FUGE: A joint meta-heuristic approach to cloud job scheduling algorithm using fuzzy theory and a genetic method

Job scheduling is one of the most important research problems in distributed systems, particularly cloud environments/computing. The dynamic and heterogeneous nature of resources in such distributed systems makes optimum job scheduling a non-trivial task. Maximal resource utilization in cloud computing demands/necessitates an algorithm that allocates resources to jobs with optimal execution time and cost. The critical issue for job scheduling is assigning jobs to the most suitable resources, considering user preferences and requirements.
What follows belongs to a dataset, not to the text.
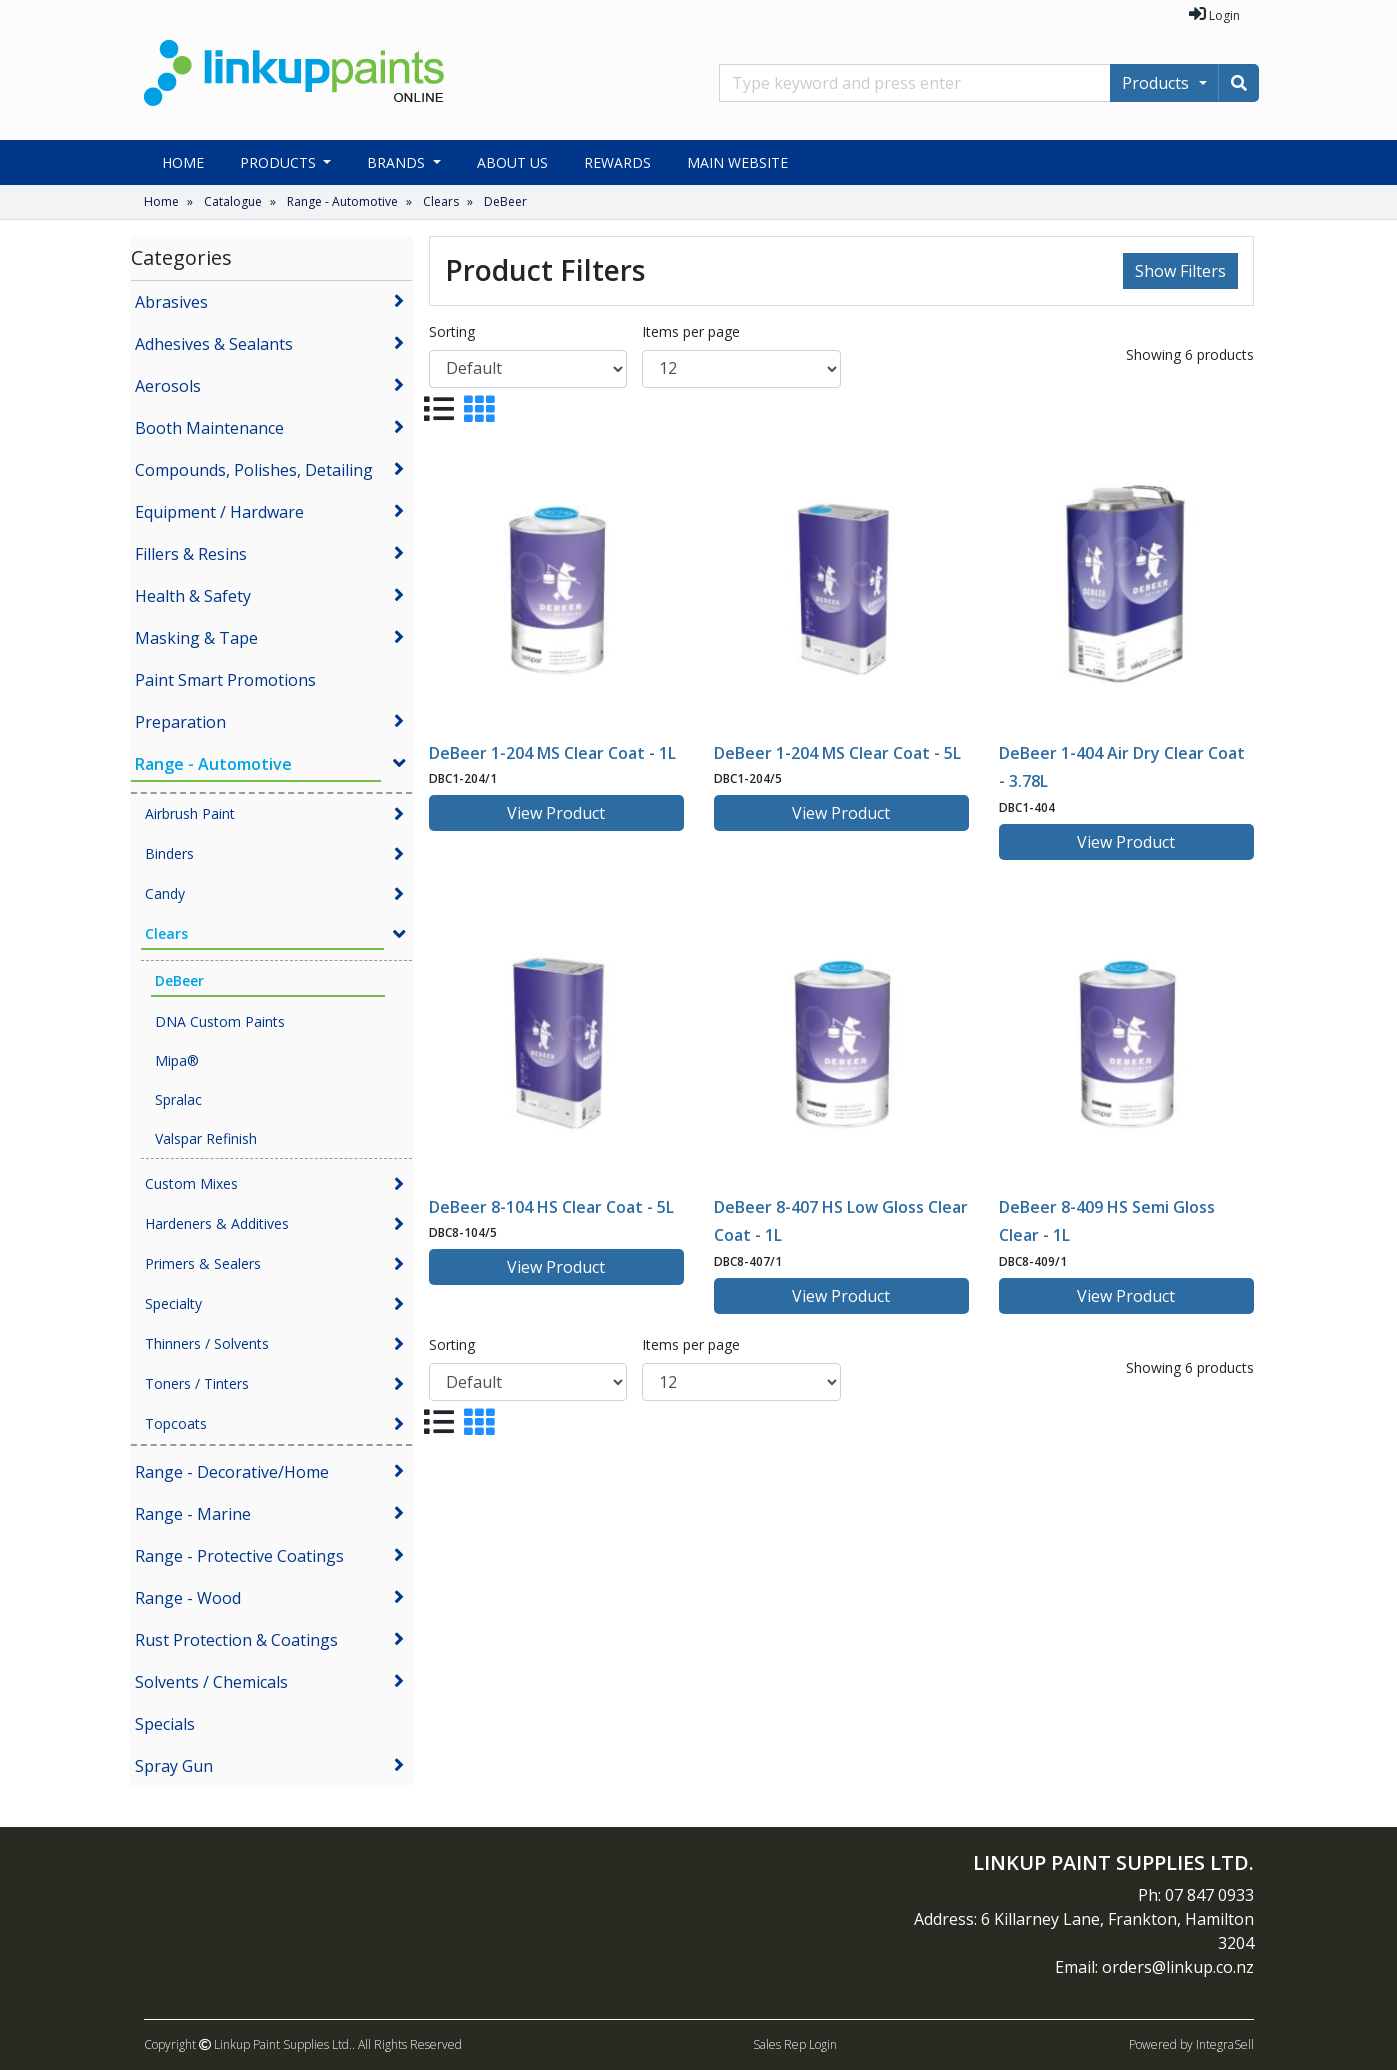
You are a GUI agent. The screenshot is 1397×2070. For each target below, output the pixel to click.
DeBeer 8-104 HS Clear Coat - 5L (551, 1207)
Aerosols (168, 386)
In this paper, we present a hybrid approach called FUGE that is based on fuzzy theory and a genetic algorithm (GA) that aims to perform optimal load balancing considering execution time and cost. We modify the standard genetic algorithm (SGA) and use fuzzy theory to devise a fuzzy-based steady-state GA in order to improve SGA performance in term of makespan. In details, the FUGE algorithm assigns jobs to resources by considering virtual machine (VM) processing speed, VM memory, VM bandwidth, and the job lengths. We mathematically prove our optimization problem which is convex with well-known analytical conditions (specifically, Karush–Kuhn–Tucker conditions). We compare the performance of our approach to several other cloud scheduling models. The results of the experiments show the efficiency of the FUGE approach in terms of execution time, execution cost, and average degree of imbalance.